Russian President Vladimir Putin has spent the last dozen years wresting away the assets of foreign oil companies, and squeezing their ability to export. Now, though, he faces one of the most uncertain periods in Russia’s turbulent post-Soviet history, and he may reverse course and allow foreign companies to directly license oil and gas fields in the prized Arctic Sea. If the idea goes ahead, foreign companies would directly “book” Russian reserves instead of having to go through intermediaries, a big step in normalizing business in the country.
The Financial Times’ Guy Chazan is the first to report the possible about-face. The disclosure came in an interview with Russian Energy Minister Alexander Novak.

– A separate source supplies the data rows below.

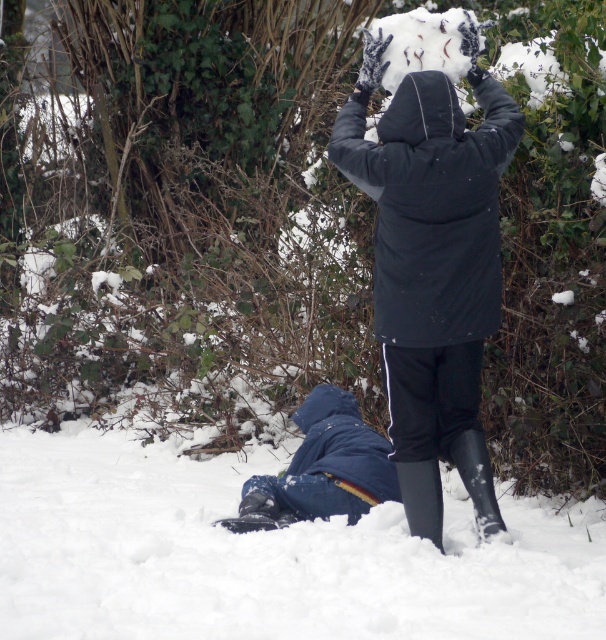 You are taking a photo of the snowy scene and want to focus on both the person lying down and the standing person. Which of the two points, point (410,193) or point (482,458), is closer to your camera lens?

Point (410,193) is closer to the camera lens than point (482,458).

You are trying to decide which pair of boots to wear for a snow walk. You see the rubber boots at lower center and the black rubber boot at lower center in the image. Which pair is bigger?

The rubber boots at lower center are larger in size than the black rubber boot at lower center. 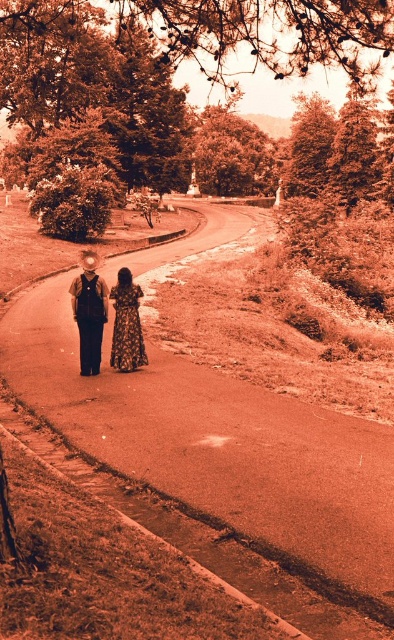 Question: Where is matte black dress at center located in relation to floral-patterned fabric dress at center in the image?

Choices:
 (A) below
 (B) above

Answer: (B)

Question: Estimate the real-world distances between objects in this image. Which object is closer to the smooth asphalt road at center?

Choices:
 (A) floral-patterned fabric dress at center
 (B) matte black dress at center

Answer: (A)

Question: Considering the real-world distances, which object is farthest from the matte black dress at center?

Choices:
 (A) smooth asphalt road at center
 (B) floral-patterned fabric dress at center

Answer: (A)

Question: Can you confirm if smooth asphalt road at center is thinner than matte black dress at center?

Choices:
 (A) yes
 (B) no

Answer: (B)

Question: Which point is closer to the camera?

Choices:
 (A) floral-patterned fabric dress at center
 (B) matte black dress at center

Answer: (B)

Question: Can you confirm if smooth asphalt road at center is wider than matte black dress at center?

Choices:
 (A) yes
 (B) no

Answer: (A) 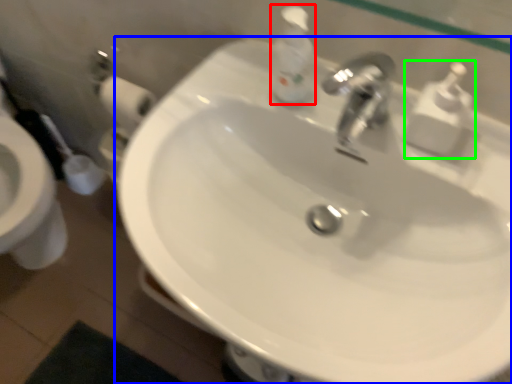 Question: Which is farther away from soap dispenser (highlighted by a red box)? sink (highlighted by a blue box) or soap dispenser (highlighted by a green box)?

Choices:
 (A) sink
 (B) soap dispenser

Answer: (A) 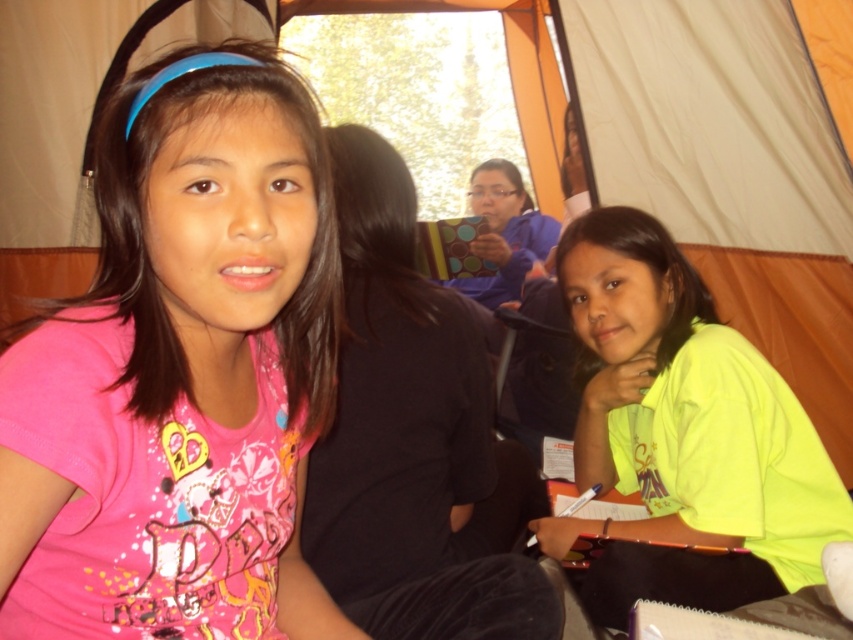 Can you confirm if pink fabric shirt at center is positioned to the right of neon yellow shirt at right?

No, pink fabric shirt at center is not to the right of neon yellow shirt at right.

Who is taller, pink fabric shirt at center or neon yellow shirt at right?

neon yellow shirt at right

This screenshot has width=853, height=640. In order to click on pink fabric shirt at center in this screenshot , I will do `click(183, 365)`. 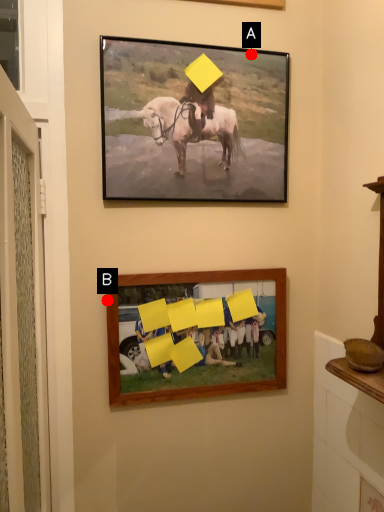 Question: Two points are circled on the image, labeled by A and B beside each circle. Which of the following is the closest to the observer?

Choices:
 (A) A is closer
 (B) B is closer

Answer: (B) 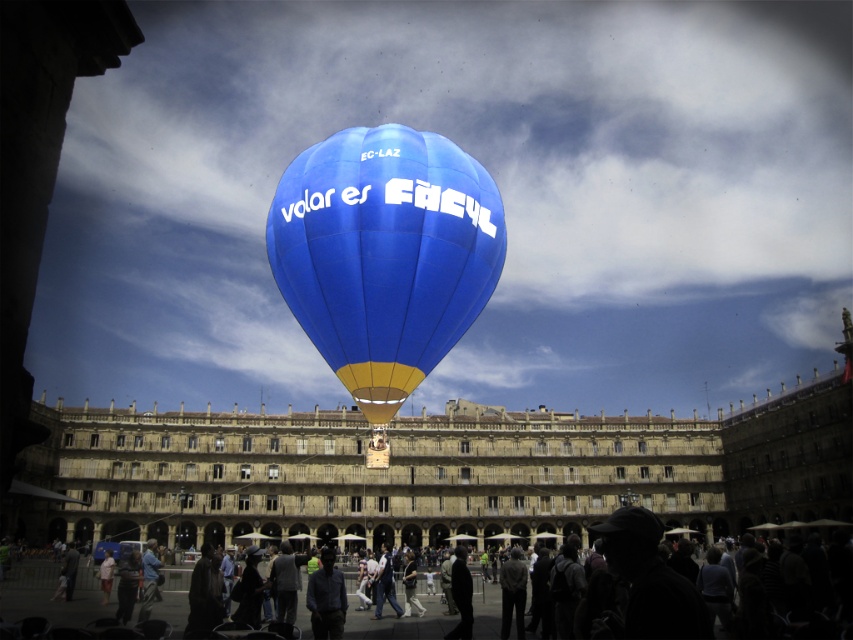 Does dark blue jeans at center appear on the left side of light brown fabric shirt at lower left?

No, dark blue jeans at center is not to the left of light brown fabric shirt at lower left.

Is dark blue jeans at center bigger than light brown fabric shirt at lower left?

Yes, dark blue jeans at center is bigger than light brown fabric shirt at lower left.

Identify the location of dark blue jeans at center. (386, 582).

Between blue fabric balloon at center and silhouette clothing at lower center, which one appears on the left side from the viewer's perspective?

blue fabric balloon at center

Identify the location of blue fabric balloon at center. Image resolution: width=853 pixels, height=640 pixels. (384, 253).

Does blue fabric balloon at center have a larger size compared to dark gray fabric shirt at center?

Yes, blue fabric balloon at center is bigger than dark gray fabric shirt at center.

Is point (450, 148) behind point (325, 588)?

No, (450, 148) is in front of (325, 588).

Find the location of a particular element. This screenshot has height=640, width=853. blue fabric balloon at center is located at coordinates (384, 253). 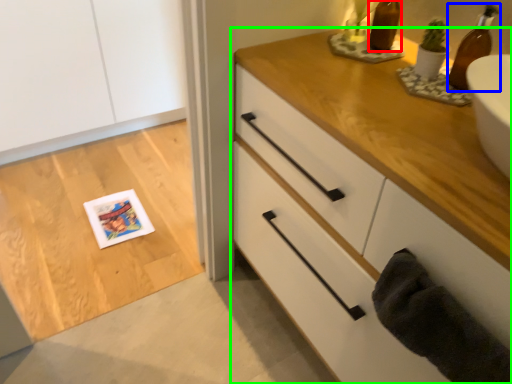 Question: Considering the real-world distances, which object is farthest from bottle (highlighted by a red box)? beer bottle (highlighted by a blue box) or chest of drawers (highlighted by a green box)?

Choices:
 (A) beer bottle
 (B) chest of drawers

Answer: (B) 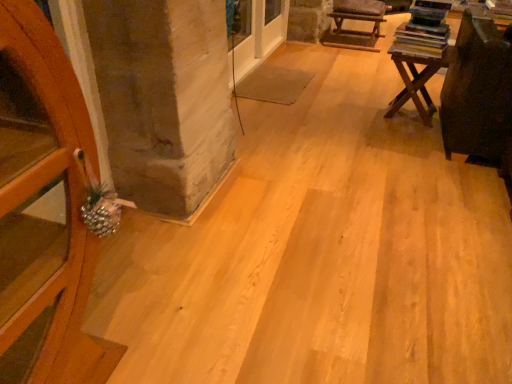 Question: Relative to brown leather armchair at upper right, is wooden table at right in front or behind?

Choices:
 (A) front
 (B) behind

Answer: (A)

Question: Considering the positions of wooden table at right and brown leather armchair at upper right in the image, is wooden table at right bigger or smaller than brown leather armchair at upper right?

Choices:
 (A) small
 (B) big

Answer: (A)

Question: From a real-world perspective, relative to brown leather armchair at upper right, is wooden table at right vertically above or below?

Choices:
 (A) below
 (B) above

Answer: (B)

Question: From a real-world perspective, is brown leather armchair at upper right above or below wooden table at right?

Choices:
 (A) below
 (B) above

Answer: (A)

Question: Is brown leather armchair at upper right wider or thinner than wooden table at right?

Choices:
 (A) wide
 (B) thin

Answer: (A)

Question: From the image's perspective, is brown leather armchair at upper right above or below wooden table at right?

Choices:
 (A) below
 (B) above

Answer: (B)

Question: Is brown leather armchair at upper right to the left or to the right of wooden table at right in the image?

Choices:
 (A) left
 (B) right

Answer: (A) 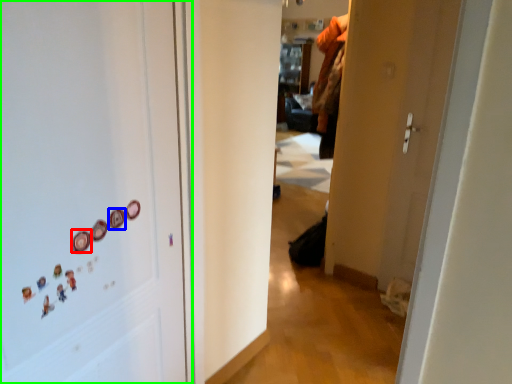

Currently, only Russian state-controlled companies such as Gazprom and Rosneft can own licenses on the Arctic. When Putin has signed deals, the roundabout arrangement has been for them to buy stakes in a joint-venture company that indirectly holds the license. This approach appears to have been followed in recent Arctic deals signed with ExxonMobil, Italy’s Eni and Norway’s Statoil. While out of whack with much of the rest of the world, it aligns with Putin’s publicly stated policy of treating oil and gas as strategic state assets not to be trifled with by foreigners.
Foreign oil companies have signed these deals despite years of mistreatment. In 2006, Russia pushed Shell to relinquish a majority stake in a field called Sakhalin-2 at a firesale price, and canceled a $3 billion partnership with France’s Total at the Vankor oilfield. For several years, Moscow has repudiated an agreement allowing ExxonMobil to freely export natural gas from its Sakhalin I project, forcing the company to sell at cut-rate prices within Russia.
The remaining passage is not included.